Ron Adams

No. 10
- Position: Quarterback

Personal information
- Born: July 24, 1966 (age 60) Taylor, Michigan, U.S.
- Listed height: 5 ft 11 in (1.80 m)
- Listed weight: 210 lb (95 kg)

Career information
- High school: Center (Taylor)
- College: Eastern Michigan
- NFL draft: 1988: undrafted

Career history

Playing
- Detroit Drive (1991–1993); Tampa Bay Storm (1997–1999);

Coaching
- Taylor (MI) Center H.S. (AST) (1989–1992); Melvindale (MI) H.S. (AST) (1993–1997); Wyandotte (MI) H.S. (OC) (1998–2000); Taylor (MI) Truman H.S. (HC) (2001–2005); Wyandotte (MI) Rossevelt H.S. (HC) (2006–2021);

Awards and highlights
- ArenaBowl champion (1992); First-team All-MAC (1987); Second-team All-MAC (1986); Eastern Michigan Hall of Fame (1999); Michigan High School Football Coaches Hall of Fame;

Career AFL statistics
- Comp. / Att.: 101 / 177
- Passing yards: 1,330
- TD–INT: 12–10
- QB rating: 74.35
- Rushing TD: 7
- Stats at ArenaFan.com

= Ron Adams (American football) =

American football player (born 1966)

Ron Adams (born July 24, 1966) is an American former professional football quarterback for the Detroit Drive and Tampa Bay Storm of the Arena Football League (AFL). He played college football at Eastern Michigan.

==Early life==
Adams attended Taylor Center High School in Taylor, Michigan.

==College career==
Adams continued his football career at Eastern Michigan. Adams lead the Eagles to the 1987 Mid-American Conference (MAC) championship, and was twice named an All-MAC selection.

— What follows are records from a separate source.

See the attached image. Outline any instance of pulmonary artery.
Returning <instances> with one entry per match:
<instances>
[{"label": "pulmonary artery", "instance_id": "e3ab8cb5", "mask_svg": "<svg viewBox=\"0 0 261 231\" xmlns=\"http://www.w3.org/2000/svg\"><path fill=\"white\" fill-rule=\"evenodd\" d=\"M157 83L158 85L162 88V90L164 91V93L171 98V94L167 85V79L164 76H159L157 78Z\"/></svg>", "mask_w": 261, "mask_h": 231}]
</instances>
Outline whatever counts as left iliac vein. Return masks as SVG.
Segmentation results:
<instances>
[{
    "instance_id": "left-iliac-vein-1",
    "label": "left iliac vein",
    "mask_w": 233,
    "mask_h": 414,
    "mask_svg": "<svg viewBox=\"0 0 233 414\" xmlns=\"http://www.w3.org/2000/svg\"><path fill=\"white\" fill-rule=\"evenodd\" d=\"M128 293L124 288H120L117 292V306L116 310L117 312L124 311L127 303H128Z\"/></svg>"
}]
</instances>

He was inducted into the E-Club Athletic Hall of Fame in 1999.

===Statistics===
Adams' statistics are as follows:

Eastern Michigan Eagles
| Season | Games | Passing |  |  |  |  |  |  | Rushing |  |  |  |
| Comp | Att | Yards | Pct. | TD | Int | QB rating | Att | Yards | Avg | TD |
| 1984 | 5 | 15 | 35 | 258 | 42.9 | 2 | 2 | 112.2 | 5 | 14 | 3.6 | 0 |
| 1985 | 8 | 91 | 167 | 997 | 54.5 | 5 | 11 | 100.3 | 49 | −10 | −0.2 | 0 |
| 1986 | 11 | 151 | 251 | 1,995 | 60.2 | 13 | 6 | 139.2 | 78 | 50 | 0.6 | 0 |
| 1987 | 12 | 107 | 202 | 1,527 | 53.0 | 6 | 9 | 117.4 | 100 | 425 | 4.3 | 6 |
| Career | 36 | 364 | 655 | 4,757 | 55.6 | 26 | 28 | 121.1 | 241 | 502 | 2.1 | 6 |

==Professional career==
He played for the Detroit Drive of the Arena Football League from 1991 to 1993. He served as a backup quarterback, starting a few games during the 1992 ArenaBowl Championship season.

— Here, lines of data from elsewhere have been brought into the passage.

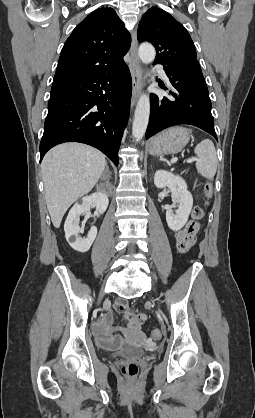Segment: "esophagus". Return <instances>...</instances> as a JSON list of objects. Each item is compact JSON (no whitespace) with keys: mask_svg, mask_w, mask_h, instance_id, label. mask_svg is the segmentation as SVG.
<instances>
[{"mask_svg":"<svg viewBox=\"0 0 255 418\" xmlns=\"http://www.w3.org/2000/svg\"><path fill=\"white\" fill-rule=\"evenodd\" d=\"M137 37L136 32H133L132 35V42L130 47V71H131V77H132V106L135 105L138 96L141 92L142 86H143V72L140 65V61L137 55Z\"/></svg>","mask_w":255,"mask_h":418,"instance_id":"1","label":"esophagus"}]
</instances>
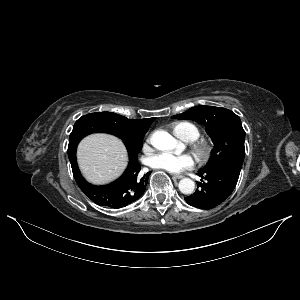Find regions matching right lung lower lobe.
Listing matches in <instances>:
<instances>
[{
	"mask_svg": "<svg viewBox=\"0 0 300 300\" xmlns=\"http://www.w3.org/2000/svg\"><path fill=\"white\" fill-rule=\"evenodd\" d=\"M69 155L76 183L83 193L94 203L109 208H122L138 200L145 192L151 171L143 176L138 158L129 155L128 167L123 175L113 183L105 186H94L80 174L76 162V151Z\"/></svg>",
	"mask_w": 300,
	"mask_h": 300,
	"instance_id": "1",
	"label": "right lung lower lobe"
}]
</instances>
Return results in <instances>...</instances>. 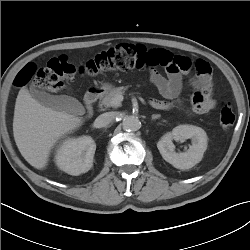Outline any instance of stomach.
<instances>
[{"label":"stomach","mask_w":250,"mask_h":250,"mask_svg":"<svg viewBox=\"0 0 250 250\" xmlns=\"http://www.w3.org/2000/svg\"><path fill=\"white\" fill-rule=\"evenodd\" d=\"M103 87H104L105 89H110V88H112V85L109 84V83H105V84L103 85Z\"/></svg>","instance_id":"stomach-1"}]
</instances>
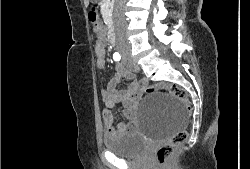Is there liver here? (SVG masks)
<instances>
[{
	"label": "liver",
	"mask_w": 250,
	"mask_h": 169,
	"mask_svg": "<svg viewBox=\"0 0 250 169\" xmlns=\"http://www.w3.org/2000/svg\"><path fill=\"white\" fill-rule=\"evenodd\" d=\"M84 2H85V4H86V6H88L89 0H84Z\"/></svg>",
	"instance_id": "1"
}]
</instances>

Adams came back to arena football in 1997 with the Tampa Bay Storm. Adams spent 3 seasons as the backup quarterback.

==Coaching career==
Adams coached for 24 years, serving as a head coach for 13 of those years, even serving as the head coach at Theodore Roosevelt High School in Wyandotte, Michigan. He was inducted into the Michigan High School Football Association's Coaches Hall of Fame.